Author:
Fazlalipour M.,Mollaei H.R.
Abstract
Many RNA viruses have been reported to be oncogenic (or carcinogenic) in a variety of animal and human cancers. The increase in the incidence and prevalence of cancer-causing viruses in human populations can be known as a key precursor to the development of various cancers. The retrovirus family and Hepatitis C virus (HCV) are also reported to cause cancer. Viral oncoproteins such as Tax of HTLV 1 interacts with cellular ubiquitination complex such as cyclindromatosis tumor suppressor, ubiquitin-specific proteases 7, 11, 15 and 20, A-20 and signal-transducing adaptor molecule binding protein-like-1 in order to improve the cellular signaling pathways. The viral oncoproteins binding to DUB, leading to proliferation of virus-infected cells and cell transformation. Proto-oncogenes (c-onc genes) are the cellular form of v-onc genes. The activation of c-onc genes leads to cell growth. C-onc genes are transformed into an oncogenic form by viral infection. C-onc genes play some roles such as protein kinases, growth factors, growth factor receptors, and DNA binding proteins. The study of transforming retroviruses and their oncogenes and the multiple mechanisms deployed by other RNA viruses to use the growth-suppressive and proapoptotic function of tumor suppressor genes has been added to our current understanding of cancer biology.
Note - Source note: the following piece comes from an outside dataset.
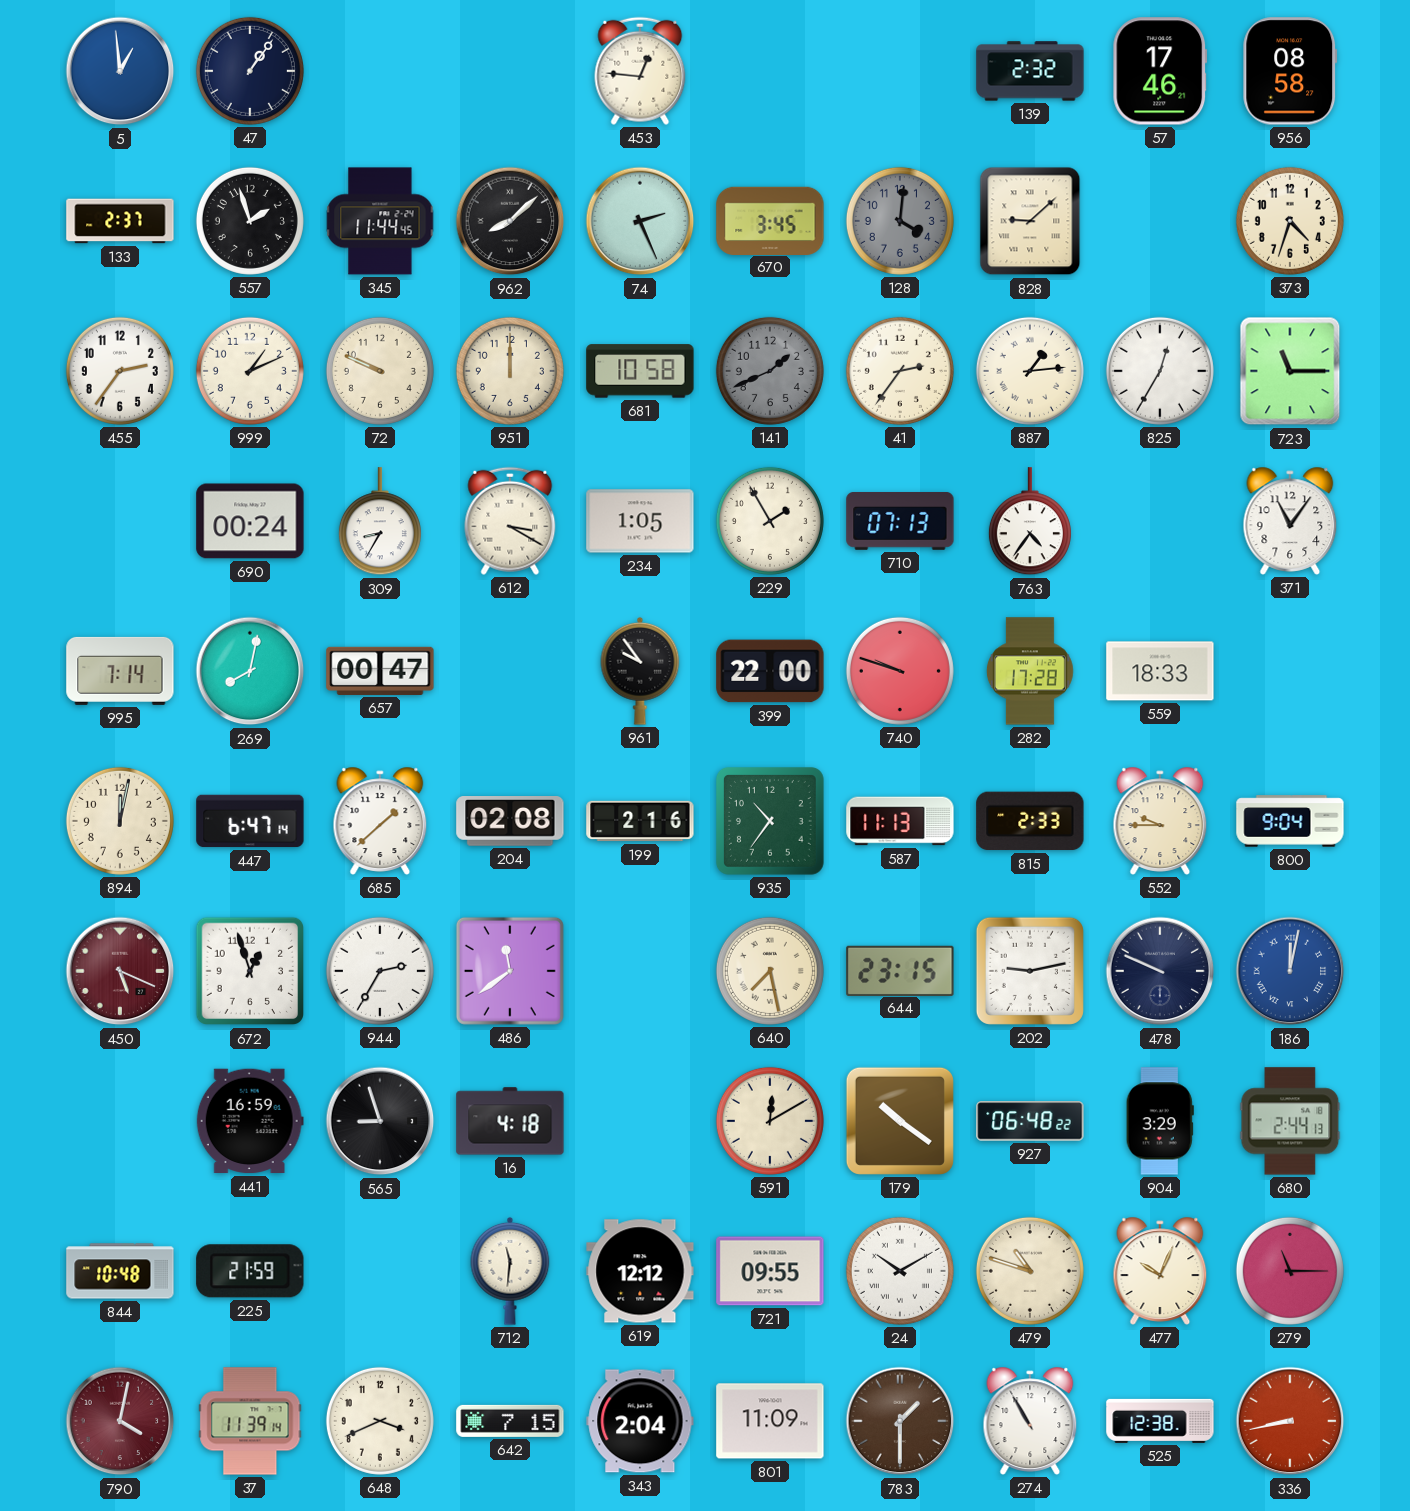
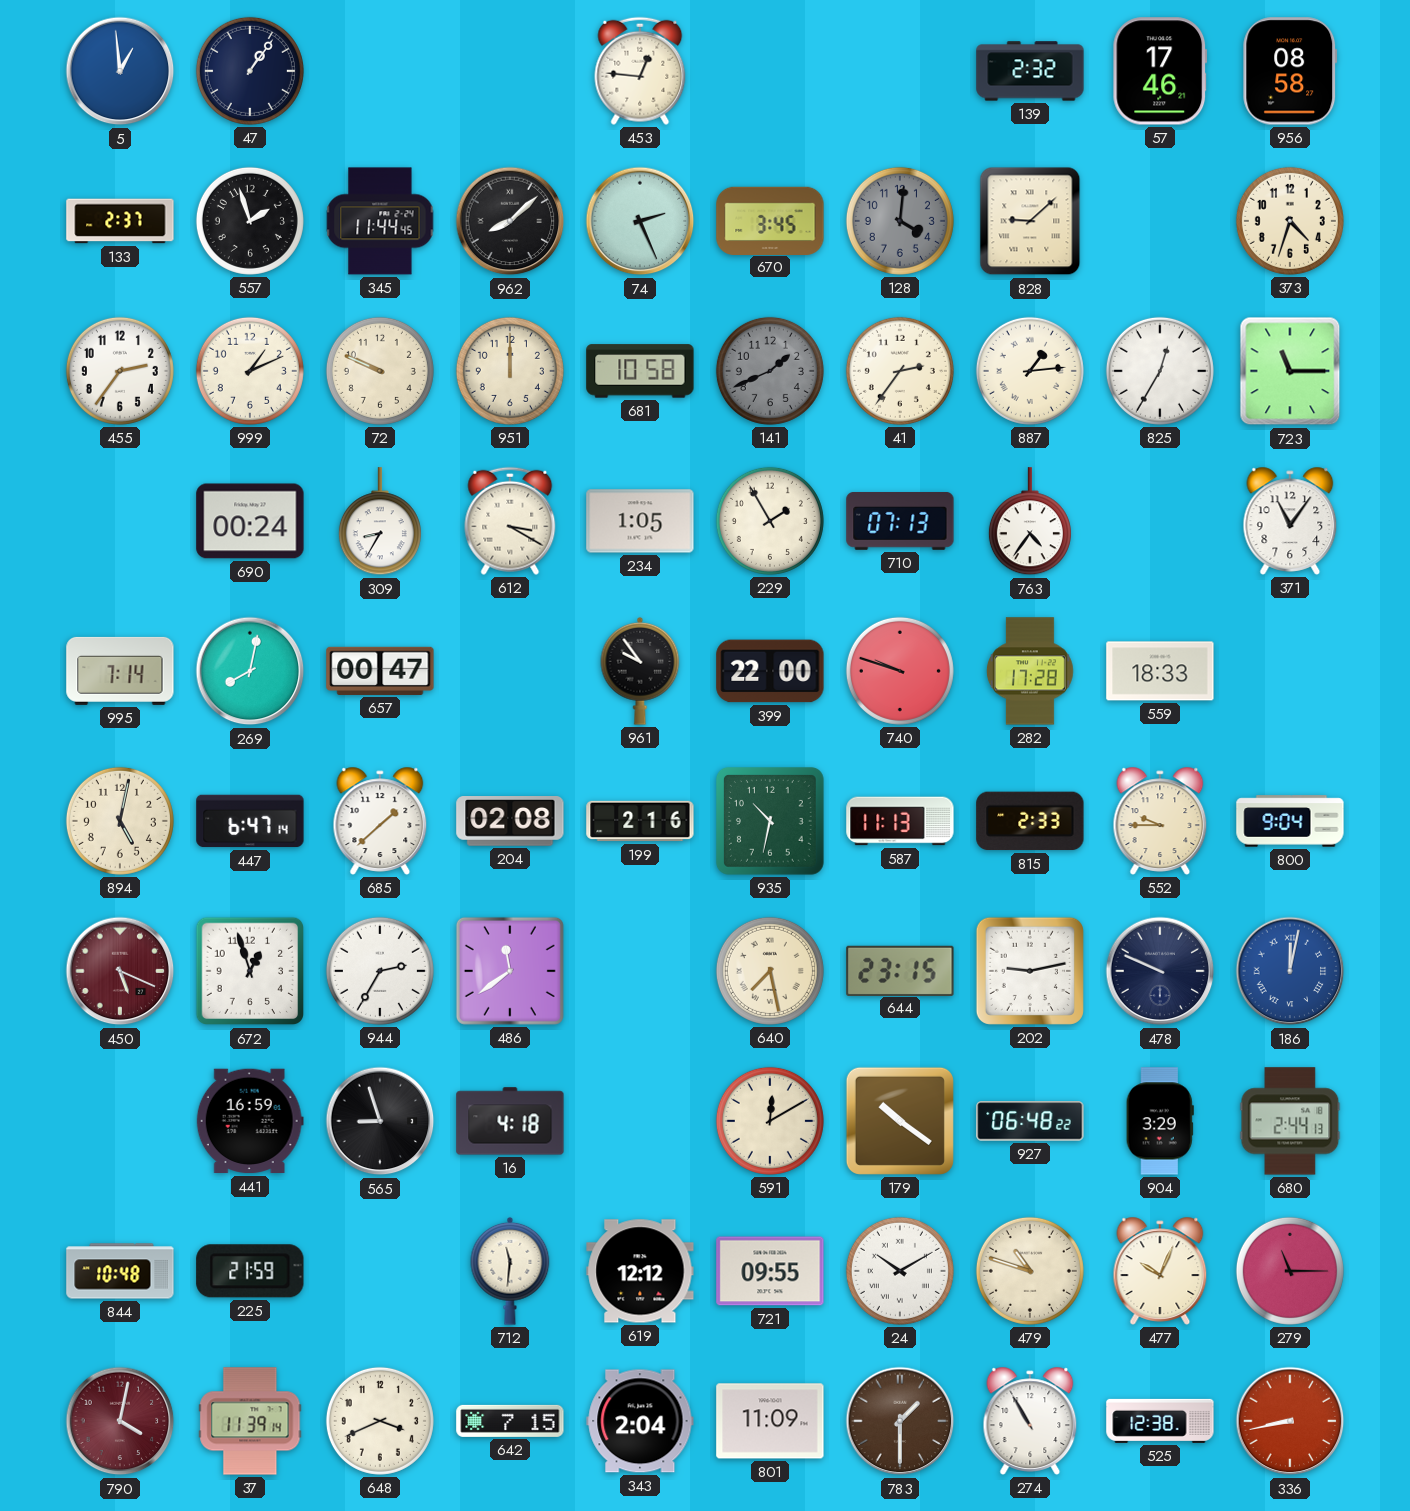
894: 12:02 -> 5:02
935: 10:36 -> 10:32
Oncogenic RNA viruses are important experimental models to study molecular investigation such as cellular networks, including the discovery of oncogenes and tumor suppressors. Understanding of different strategies of RNA viruses as well as the function of their proteins helps to make more extensive plans regarding the adoption of follow-up, prevention and treatment strategies in cancer patients caused by viral origin.